Mein Leben im Spannungsfeld.
Spannungsfelder entstehen, weil mir meine Gedanken, meine Gefühle und mein Verhalten nicht bewusst sind. Ich habe mich daran gewöhnt so zu sein und bemerke nicht, wenn ich mich selbst oder jemand anderen verletze.
Ob ich mich als Täterin oder als Opfer wahrnehme, bzw. fühle ist von meiner subjektiven Wahrnehmung abhängig. Ich interpretiere, beurteile und bewerte meine Gefühle, meine Gedanken und mein Verhalten genauso wie die Worte und das Verhalten der Menschen in meinem Umfeld. Neben der bewussten Einordnung / Wertung in: mag ich und mag ich nicht, findet eine zumeist unbewusste in Täterin oder Opfer statt, wenn ich mich selbst in der Opferrolle wähne, bewerte ich andere schnell als Täterinnen.
Aber ich bin nicht dazu bereit, mir mein eigenes Täterinnenverhalten einzugestehen und schon gar nicht anderen gegenüber. In manchen Situationen trete ich zwar als Täterin auf, würde das aber niemals so nennen, ich sorge ja nur dafür, alles zu bekommen was ich brauche und was mir zusteht. Meine Opferseite hingegen trage ich nur allzu gerne wie eine Monstranz vor mir her. Ich würde mich aber selbst nie als Opfer bezeichnen, ich zeige allen: „Seht her, ich bin unschuldig, ich kann nichts dafür, ich habe doch Garnichts getan. Rettet mich!“
Zwischen Täterin und Opfer ist eine ständige Spannung, egal ob es sich um eine andere Person und mich oder um zwei Anteile meiner Persönlichkeit handelt. Die dominanten Gefühle in diesem Spannungsfeld sind Angst, Schuld, Zweifel, Macht, Hass, Aggression, Bedürftigkeit, Hilflosigkeit und Ohnmacht.

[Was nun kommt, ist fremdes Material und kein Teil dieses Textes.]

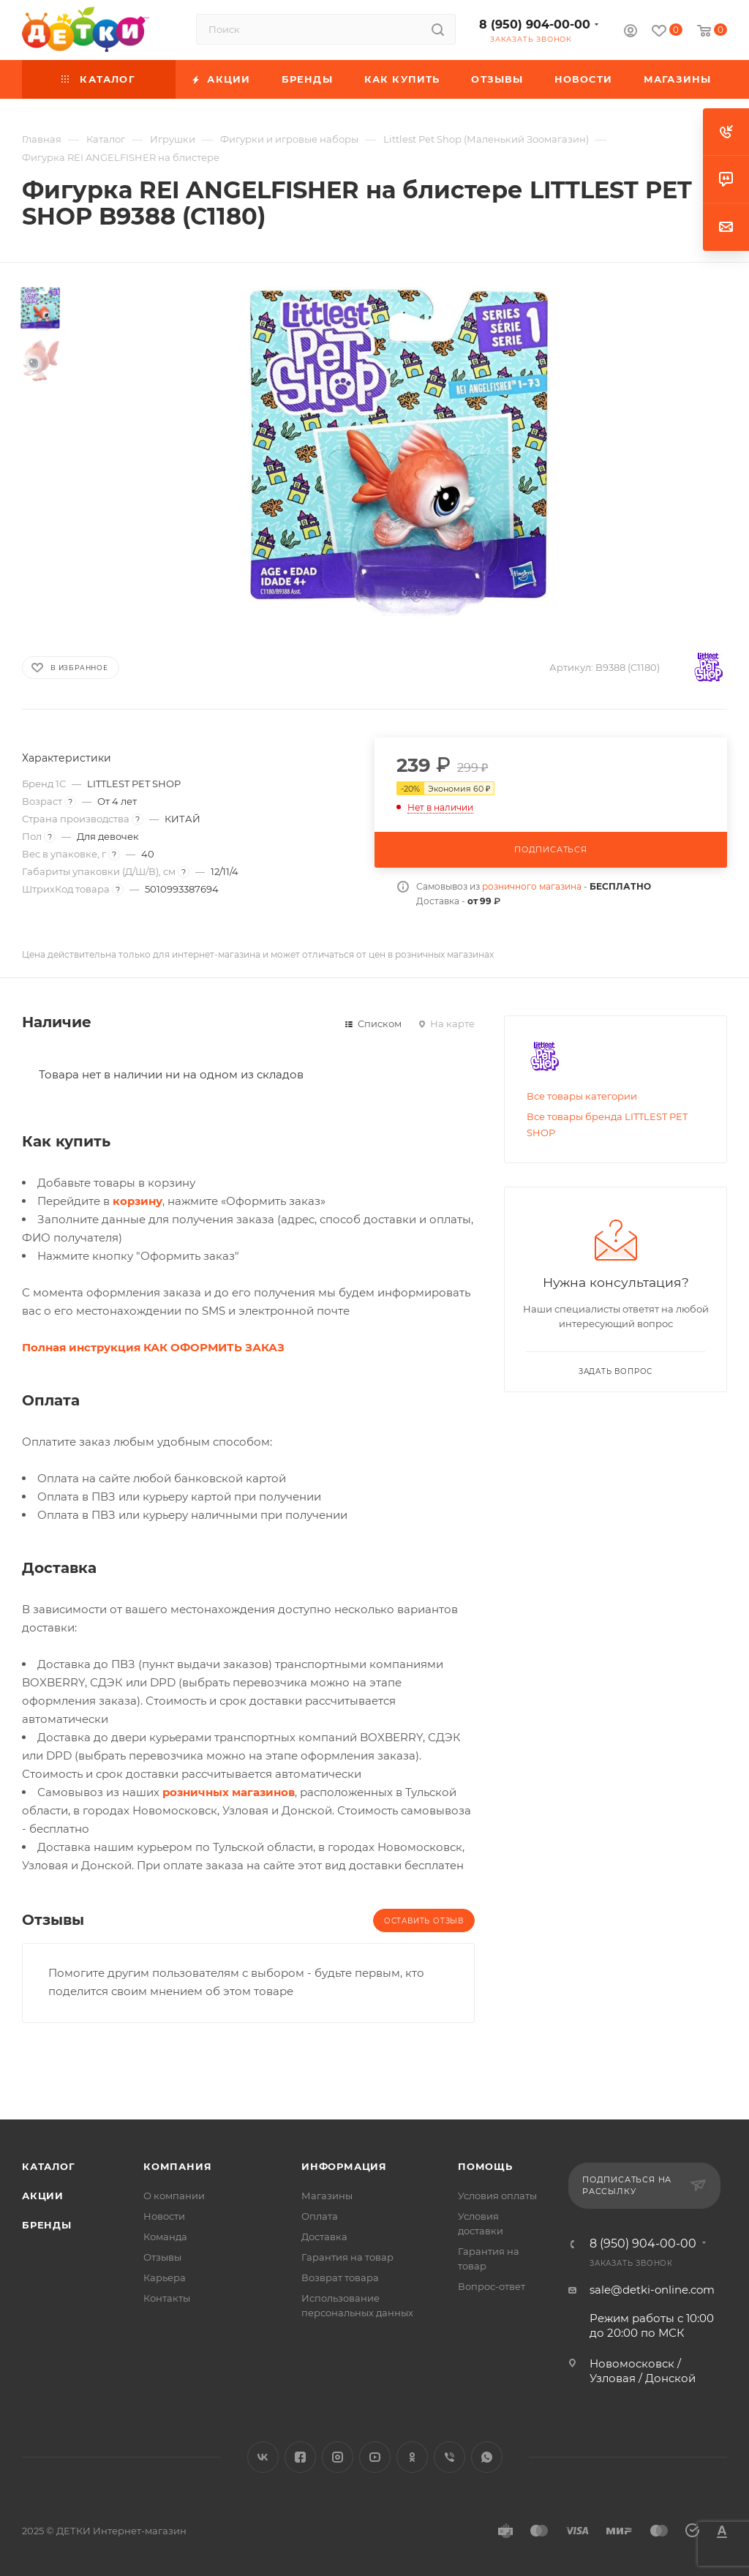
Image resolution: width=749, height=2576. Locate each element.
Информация (344, 2166)
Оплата (319, 2216)
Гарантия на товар (347, 2257)
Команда (165, 2236)
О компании (174, 2195)
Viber (449, 2457)
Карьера (164, 2277)
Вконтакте (263, 2457)
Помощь (485, 2166)
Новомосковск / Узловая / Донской (643, 2371)
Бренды (47, 2225)
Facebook (300, 2457)
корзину (137, 1201)
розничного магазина (531, 886)
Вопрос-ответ (491, 2286)
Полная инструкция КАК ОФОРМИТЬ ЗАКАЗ (153, 1347)
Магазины (327, 2195)
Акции (43, 2195)
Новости (164, 2216)
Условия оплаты (497, 2195)
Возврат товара (340, 2277)
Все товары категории (582, 1096)
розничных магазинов (228, 1792)
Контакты (166, 2298)
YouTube (375, 2457)
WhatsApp (487, 2457)
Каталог (48, 2166)
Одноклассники (412, 2457)
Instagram (337, 2457)
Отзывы (162, 2257)
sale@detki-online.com (652, 2290)
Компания (177, 2166)
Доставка (324, 2236)
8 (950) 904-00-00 (534, 24)
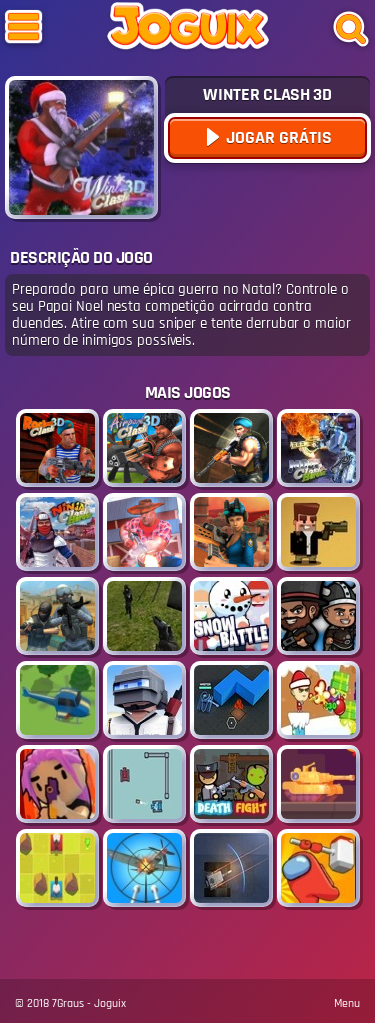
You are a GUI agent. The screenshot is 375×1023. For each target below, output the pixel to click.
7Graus (68, 1003)
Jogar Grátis (277, 137)
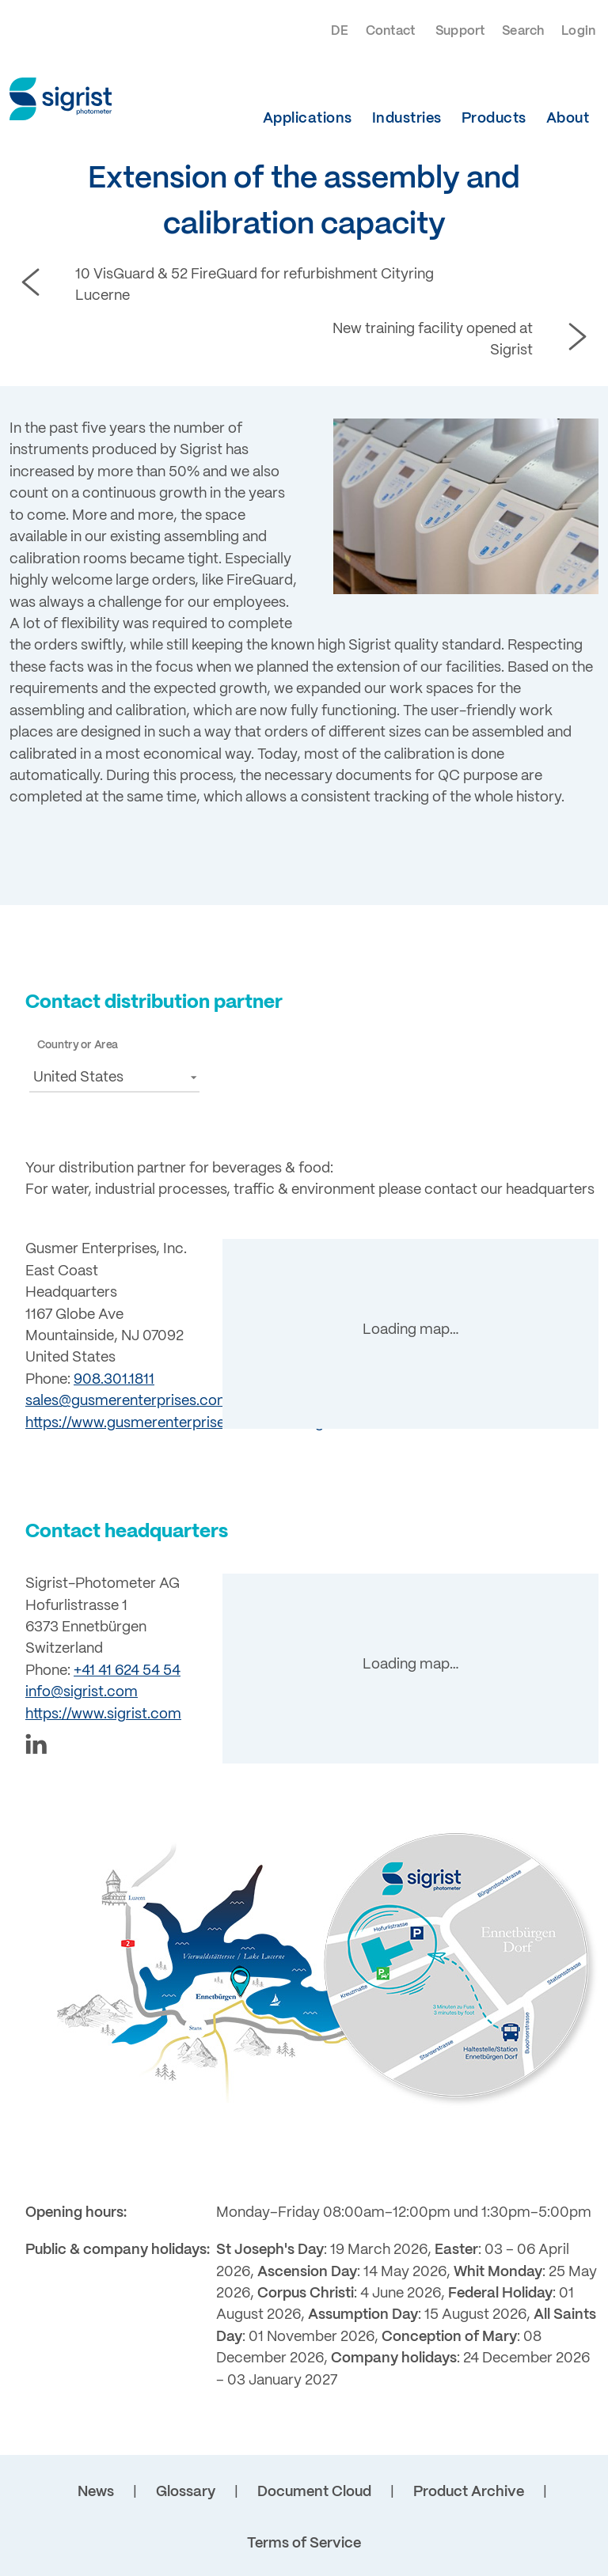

Im Außen und in meinem Inneren entstehen so ständig Spannungsfelder die meine Gedanken, Gefühle und mein Verhalten beeinflussen:
Ich bin aggressiv und mein Gegenüber ist ohnmächtig oder ich habe Angst und mein Gegenüber sagt ich soll mich nicht so anstellen. Zwischen uns entsteht eine Spannung, der ich nur entkommen kann, wenn ich gegen mein Gegenüber kämpfe oder aus der Situation gehe. Beides kann eine Erleichterung für den Moment sein, wird aber nicht zu einer Lösung unseres Problems führen. Wenn wir unsere Spannung nicht in einem Gespräch oder mit professioneller Unterstützung klären (Traumaorientierte Gesprächs- oder Paartherapie), wird jede von uns die Gefühle verdrängen. Die Spannung wird so von außen nach innen verlagert.
Ich bin genervt und aggressiv, gleichzeitig fühle ich mich schuldig und ohnmächtig oder ich habe Angst und fühle mich gelähmt, gleichzeitig mache ich mir selbst Druck nicht so ein Jammerlappen zu sein. Diese Spannungen scheinen ausweglos und lassen sich in einer akuten Situation auch nicht alleine lösen. Ohne professionelle Unterstützung kann ich nur Atmen, mich ablenken und abwarten bis die Emotionen abklingen um dann wieder in meiner Verdrängung zu verschwinden. Wenn ich die Gefühle ausagiere (bspw. Aktivität – laufen, holzhacken oder Ausdruck – weinen, da sein lassen / erstarren) hilft das möglicherweise für den Moment, aber auf lange Sicht führt Aktionismus zur Verstetigung verdrängter Emotionen und einer Verfestigung meiner Überlebensstrategie.
Um mich aus diesen Spannungsfeldern zu befreien ist es notwendig,
- zu erkennen, wie ich zwischen beiden Anteilen wechsele und sie zu meinem Vorteil nutzte.
- zu erkennen auf welcher Seite ich mich wohler fühle und warum das so ist.
- zu verstehen, wie dieses Spannungsfeld mein Leben beeinflusst.
- mich nicht schuldig zu fühlen, sondern Verantwortung für mein Verhalten zu übernehmen.